Chester also speaks about where he comes from, but the picture he draws is inconsistent with what was preached in La Cuna. He describes the bright points of white light like giant gas spheres in constant burning, and the rest he calls ''Satellites''. Floating watchers that find out what is happening on the planet, and in turn give away a wonderful ether called ''Internet'', with which it is possible to obtain infinite information, communicate with anyone at any time, and a million other activities. Paradoxically, Chester complains that the all-powerful ether does not reach that area.
Nadjela, after meditating about it, concludes that those satellites Chester talks about are not as omnipotent as he paints, or actually he is wrong and demands too much from some eggs in the sky. If this thing called the internet existed, wouldn't La Cuna be aware by now? No doubt that being in constant communication and knowing everything would make their lives easier. The burning gas spheres thing, no matter how many times she think of it, she can't make any kind of sense out. She doubts that the swordsman is a liar, but perhaps the world from the clouds is a far cry from how it looks from the earth.
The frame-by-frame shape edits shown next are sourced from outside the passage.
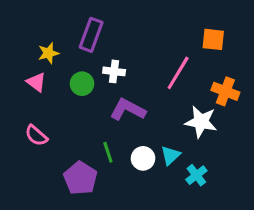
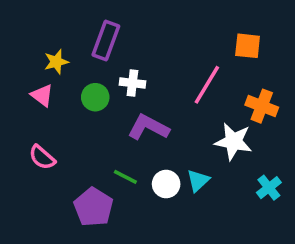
green line: (108, 152) -> (125, 177), turned -45
cyan cross: (196, 175) -> (269, 188), moved

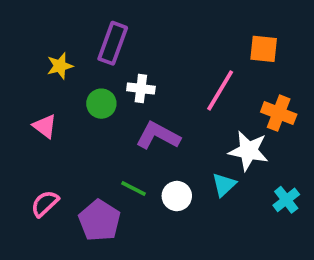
pink triangle: (42, 95) -> (45, 126), moved
pink semicircle: (42, 157) -> (45, 204), moved, turned 96
cyan triangle: (198, 180) -> (224, 185), moved

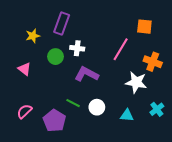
cyan triangle: (224, 185) -> (127, 115), moved, turned 48

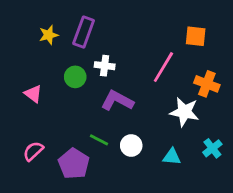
yellow star: (33, 36) -> (49, 35), moved

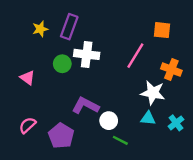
white cross: (105, 66) -> (87, 54), size x1.5
purple L-shape: (117, 101) -> (85, 106), moved
green line: (99, 140) -> (120, 140), moved
cyan triangle: (172, 157) -> (148, 118), moved

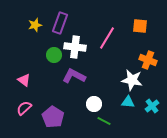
pink line: (135, 56) -> (107, 38), moved
pink triangle: (27, 78) -> (24, 80), moved
purple L-shape: (85, 106) -> (74, 76), moved

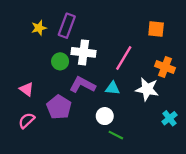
pink line: (107, 38) -> (124, 58), moved
cyan triangle: (128, 102) -> (113, 88), moved
purple pentagon: (53, 117) -> (59, 107), moved

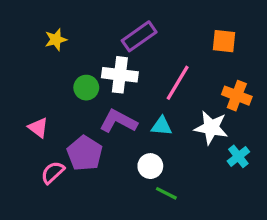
purple rectangle: (67, 26) -> (139, 36), moved, turned 35
cyan cross: (169, 118) -> (238, 156), moved
pink semicircle: (27, 121) -> (53, 172), moved

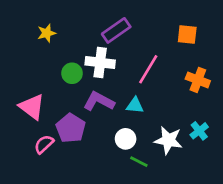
pink triangle: (38, 128) -> (32, 107), size x1.5
white star: (211, 128) -> (168, 140), moved

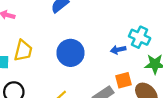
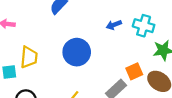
blue arrow: (118, 50) -> (114, 25), moved

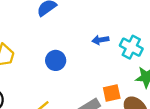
blue circle: (77, 52) -> (56, 60), size x0.7

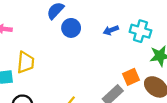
blue circle: (56, 60) -> (71, 28), moved

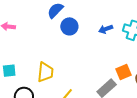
yellow trapezoid: (26, 62) -> (45, 72), moved

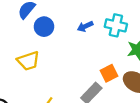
yellow trapezoid: (45, 72) -> (28, 61), moved, turned 70

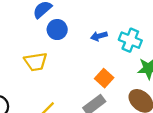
orange square: (109, 73) -> (104, 78), moved, turned -30

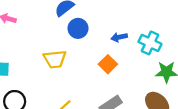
orange square: (104, 78) -> (108, 64), moved

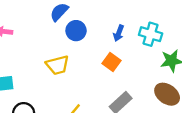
blue arrow: (119, 37) -> (119, 33), turned -49

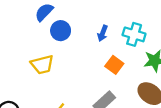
orange square: (111, 62) -> (114, 65), moved

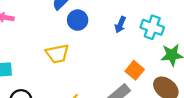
orange square: (114, 65) -> (135, 70), moved

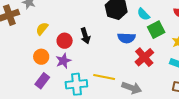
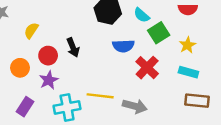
yellow semicircle: (42, 29) -> (31, 31), moved
orange circle: (41, 57) -> (20, 68), moved

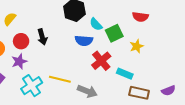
cyan semicircle: (142, 15) -> (96, 24), moved
cyan rectangle: (188, 72) -> (125, 74), moved
cyan cross: (67, 107) -> (32, 86), turned -30

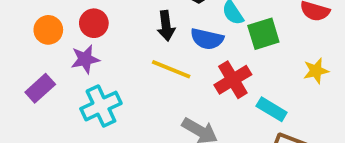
black arrow: (42, 37) -> (166, 26), moved
yellow star: (137, 46) -> (316, 71), moved
yellow line: (60, 79) -> (171, 69), moved

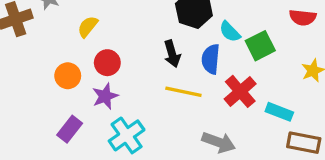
blue semicircle: (207, 39) -> (211, 59), turned 92

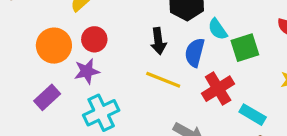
orange circle: (68, 76) -> (54, 46), size x1.4

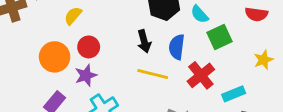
cyan semicircle: (218, 29) -> (200, 14), moved
cyan rectangle: (253, 115) -> (234, 94), turned -45

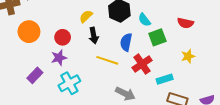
yellow semicircle: (73, 16) -> (86, 16), moved
black arrow: (144, 41) -> (94, 36), moved
orange circle: (55, 57) -> (29, 32), moved

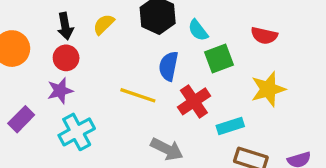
black arrow: (94, 36) -> (65, 26), moved
yellow star: (188, 56) -> (268, 89), size x1.5

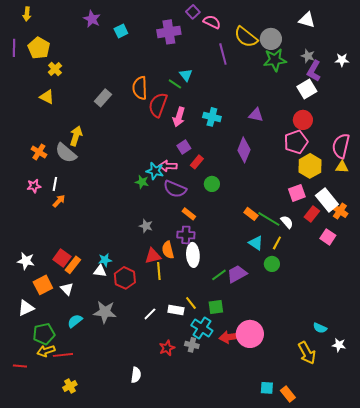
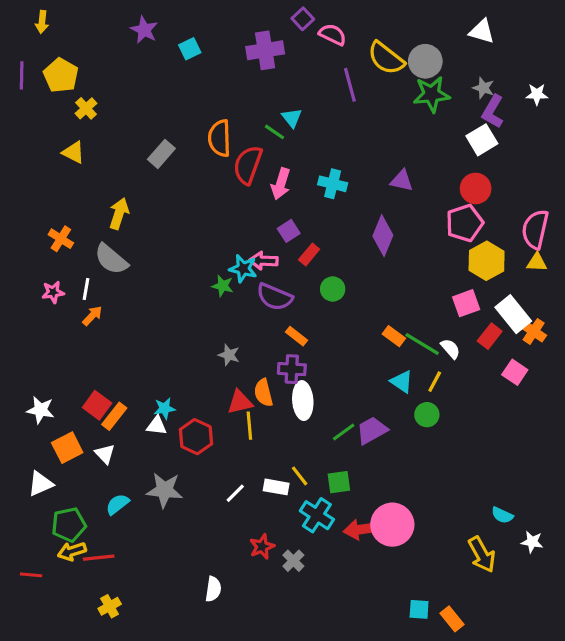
gray semicircle: (66, 153) -> (111, 259), moved
gray cross: (192, 345) -> (293, 561), moved, turned 32

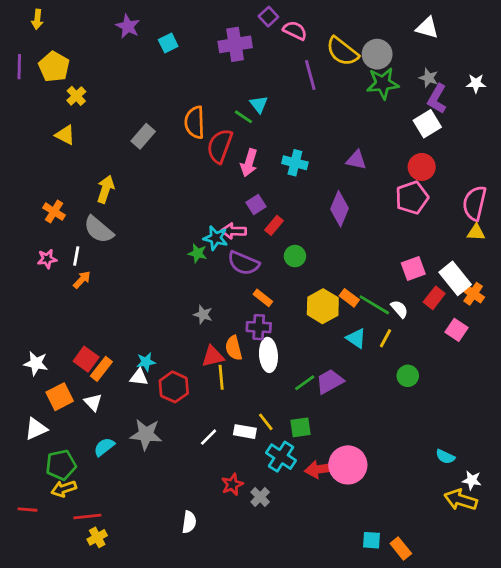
yellow hexagon: (487, 261) -> (323, 306), moved
green circle: (427, 415) -> (408, 376), moved
yellow arrow: (482, 554) -> (461, 500), moved, turned 136
red line: (99, 558) -> (87, 516), moved

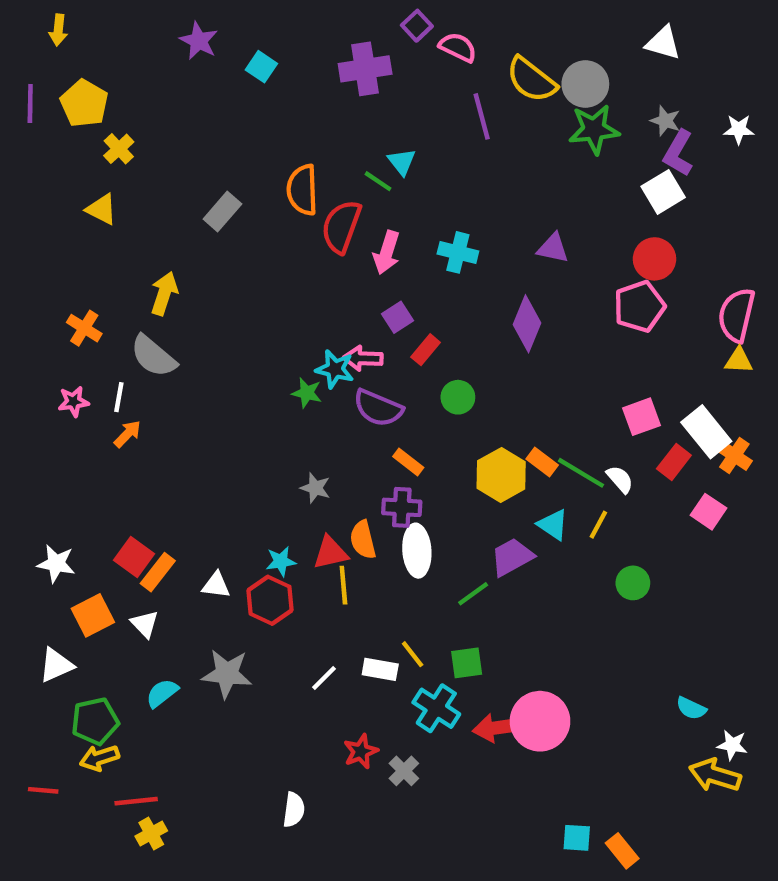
cyan square: (168, 43) -> (261, 67), turned -30
cyan star: (146, 362) -> (281, 561), moved
purple trapezoid: (330, 381) -> (512, 557), moved

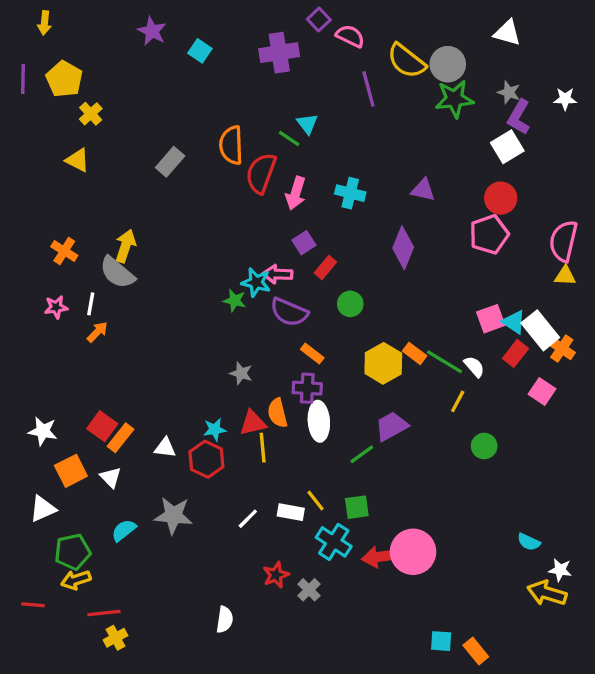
yellow arrow: (164, 294) -> (125, 246), moved
cyan triangle: (553, 525) -> (514, 322), moved

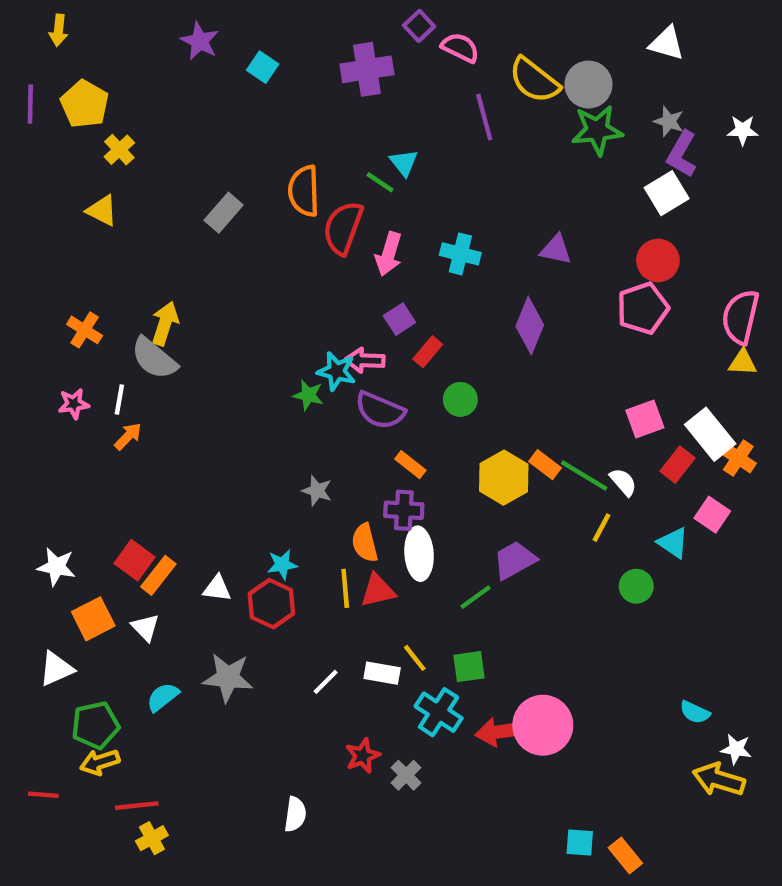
cyan triangle: (514, 322) -> (673, 543), moved
red triangle: (253, 423) -> (378, 591), moved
Transports that travel the clouds and beyond; Men and women with metal entrails; A life expectancy that easily exceeds 100 years; The near eradication of all disease and the continual creation of new diseases; Houses that stand alone and are smarter than their occupants; A rectangle that toasts bread and a circle on the ceiling that shrieks when the bread is over-toasted. Chester also talks about the giants, calling them '''Armored,''' and assuring us that they come in all sizes and shapes.
Apparently, even flying high conflicts occur. Something of more seriousness, a concept Nadjela grasps by explanation and warning from the elders, but never from personal experience: War. Hostility that goes beyond a skirmish between a handful of men. Hostility capable of wiping out entire tribes. Chester tells of an orbiting principality and an alliance of nations, which have been in contention for world dominion.
"Divine War. A war to put an end, forever, to all wars" mutters the man with a biting smile, as if he were speaking of a fairy tale with which children are fooled.
Nadjela does not answer. She thinks of the nights and their lights, and of what the horizon hides. The routine in La Cuna promises far less than the excesses of life Chester boasts of, but it is also simpler and more peaceful.
(Simple and peaceful sounds like a good thing)
With that thought Nadjela closes her eyes to fall asleep, but just a couple of minutes later, she looks up again when the trees begin to shake with an animal ferocity. The intensity grows, and she looks for something to hold on to, but the sleeping bag gets in her way.
The girl falls from the tree, letting out a scream.